Dawanna Witt and Joseph Banks are battling to take over the sprawling Hennepin County Sheriff's Office, which runs the largest jail in Minnesota, handles court security and helps the county's 46 cities investigate and prevent crime.
Sheriff David Hutchinson remains on medical leave, so the new sheriff will be stepping into an office that has been without a leader for nearly a year.
Both campaigns have focused on stemming the violent crime surge in Minneapolis and surrounding suburbs, which has emerged as a flashpoint issue after the police killing of George Floyd and a hollowing out of the Minneapolis police force that came afterward.
Policing the county's central city historically has not been a core duty of the Sheriff's Office, but it has become more of one in recent years as crime soared, shaking some residents' faith in the ability to adequately police Minneapolis.
"If we don't get things under control, it is everybody's problem," Witt said. "Bullets don't have names on them.

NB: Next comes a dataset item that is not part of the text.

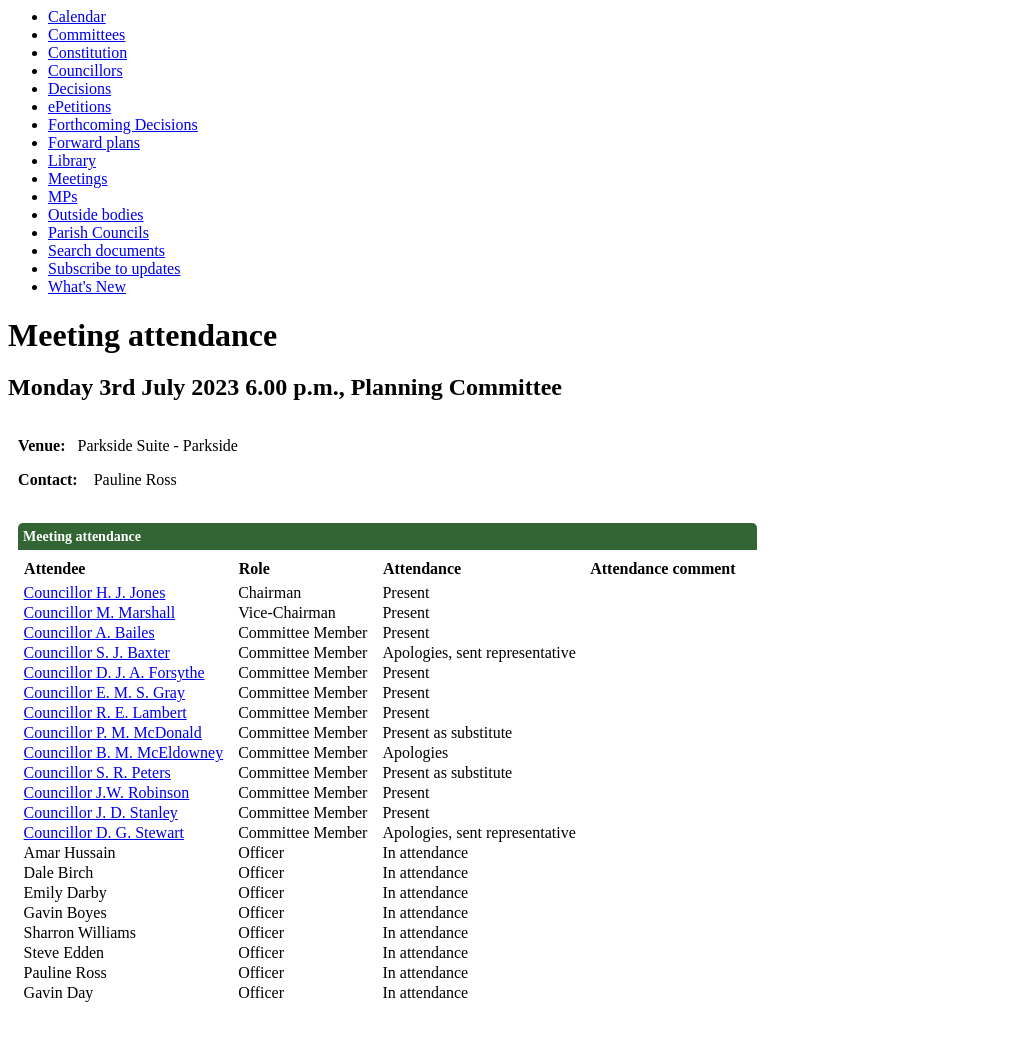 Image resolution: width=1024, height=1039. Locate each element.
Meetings (78, 178)
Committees (86, 34)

People committing crime don't have a moral compass."
Witt said they agency must be fluid and adapt because the "one-size-fits-all way" hasn't been working.
Banks, too, sees Minneapolis as an emerging focus. "Why is it so hard to come to Minneapolis and help out? I would maneuver my manpower to get after crime hot spots."
Witt and Banks have taken different paths in their law enforcement careers. Witt, a major with the Sheriff's Office, became the first female captain when she worked for the Dakota County Sheriff's Office. Banks was a former acting police chief of an American Indian community but is now a bail agent.